Brian O'Reilly's 12-year-old show, newly-staged in Dublin under Noel McDonough's direction, is among the most competent and proficient Irish musicals that this reviewer has seen in this town. A modest reworking of the Faust legend, it is about the guitar-playing singing busker who may sell his creative soul to the devil of an impresario who tries to contain the creativity within a binding contract.
It obeys the rule first laid down by Oklahoma! that the songs in a stage musical should progress the story-line, and goes further by having no dialogue and minimal recitative, being simply a succession of numbers within which the whole slight story can be told.

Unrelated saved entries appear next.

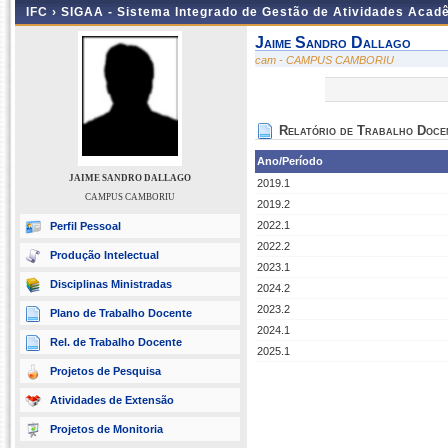
IFC ›
SIGAA - Sistema Integrado de Gestão de Atividades Acad
Jaime Sandro Dallago
cam - CAMPUS CAMBORIU
Relatório de Trabalho Doce
Ano/Período
JAIME SANDRO DALLAGO
2019.1
CAMPUS CAMBORIU
2019.2
2022.1
Perfil Pessoal
2022.2
Produção Intelectual
2023.1
Disciplinas Ministradas
2024.2
2023.2
Plano de Trabalho Docente
2024.1
Rel. de Trabalho Docente
2025.1
Projetos de Pesquisa
Atividades de Extensão
Projetos de Monitoria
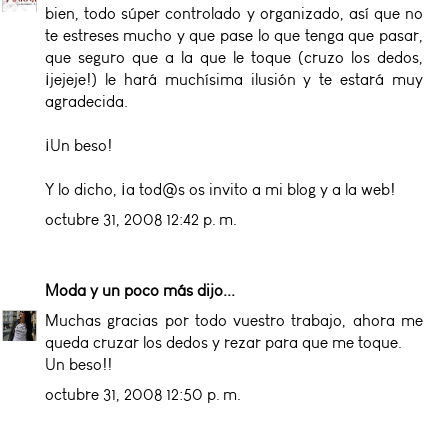
bien, todo súper controlado y organizado, así que no
te estreses mucho y que pase lo que tenga que pasar,
que seguro que a la que le toque (cruzo los dedos,
¡jejeje!) le hará muchísima ilusión y te estará muy
agradecida.
¡Un beso!
Y lo dicho, ¡a tod@s os invito a mi blog y a la web!
octubre 31, 2008 12:42 p. m.
Moda y un poco más
dijo...
Muchas gracias por todo vuestro trabajo, ahora me
queda cruzar los dedos y rezar para que me toque.
Un beso!!
octubre 31, 2008 12:50 p. m.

To its credit, it remains throughout faithful to the musical genre within which it is based: the lyrics remain absolutely true to the banal cliche which is the hallmark of most pop music. And, blissfully unfaithful to the current genre of pop, almost every word of every line can be clearly heard and understood, thanks to a lively band and very well-voiced performers.
What it lacks in terms of theatre and drama is fluid continuity between the individual numbers and any real opportunity for the actors to interact with each other. It remains a series of individual numbers performed resolutely downstage facing the audience.

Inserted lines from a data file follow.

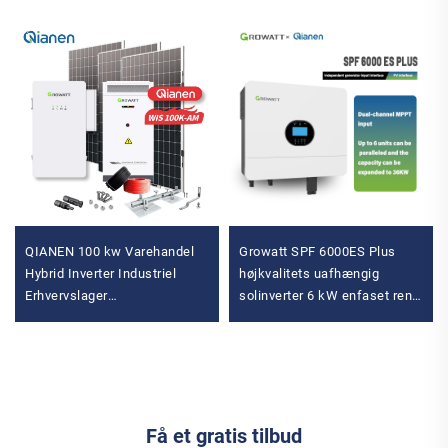
QIANEN 100 kw Varehandel
Growatt SPF 6000ES Plus
Hybrid Inverter Industriel
højkvalitets uafhængig
Erhvervslager
solinverter 6 kW enfaset ren
Energilagringssystem Litium-
sinus uafhængig solinverter
ion Batteri
Energilagringssystem
Få et gratis tilbud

It is both timeless and placeless. John O'Donoghue's theatrically minimal setting has a skyline suggestive of New York above the balcony upon which the band plays. But the TV inserts suggest Dublin.

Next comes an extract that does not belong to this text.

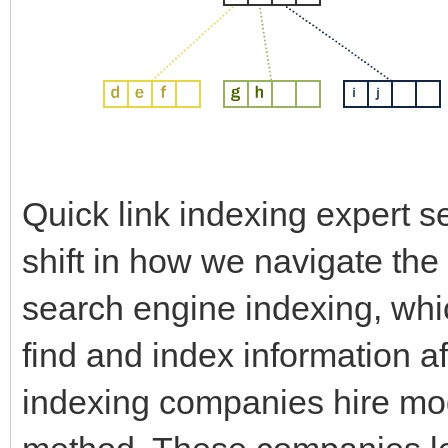
Quick link indexing expert s
shift in how we navigate the
search engine indexing, whi
find and index information af
indexing companies hire mod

The costume design comes somewhere between Guys and Dolls and a rural Irish Palais de Dance, and the lighting by Joe Canavan owes more to a pop gig than to traditional musical theatre. Belinda Murphy's choreography lacks the sharp precision and creative energy of Broadway but, like the music and lyrics, is derivatively enjoyable as a pastiche of good Irish amateur musical theatre yearning after the leading edge of New York or the West End.
Gavin McCormack's Busker is affectingly wimpish and whingeing throughout, and Garry Montaine's impresario is effectively derived from Runyan, and lively withall. Ursula McLoughlin sings both affectingly and effectively as the busker's girlfriend, and Rebecca Smith is a bundle of musical and sexual energy.
The whole show does not add anything very new to the world of musical theatre, but in remaining faithful to its pop music roots it offers an Irish audience much entertainment.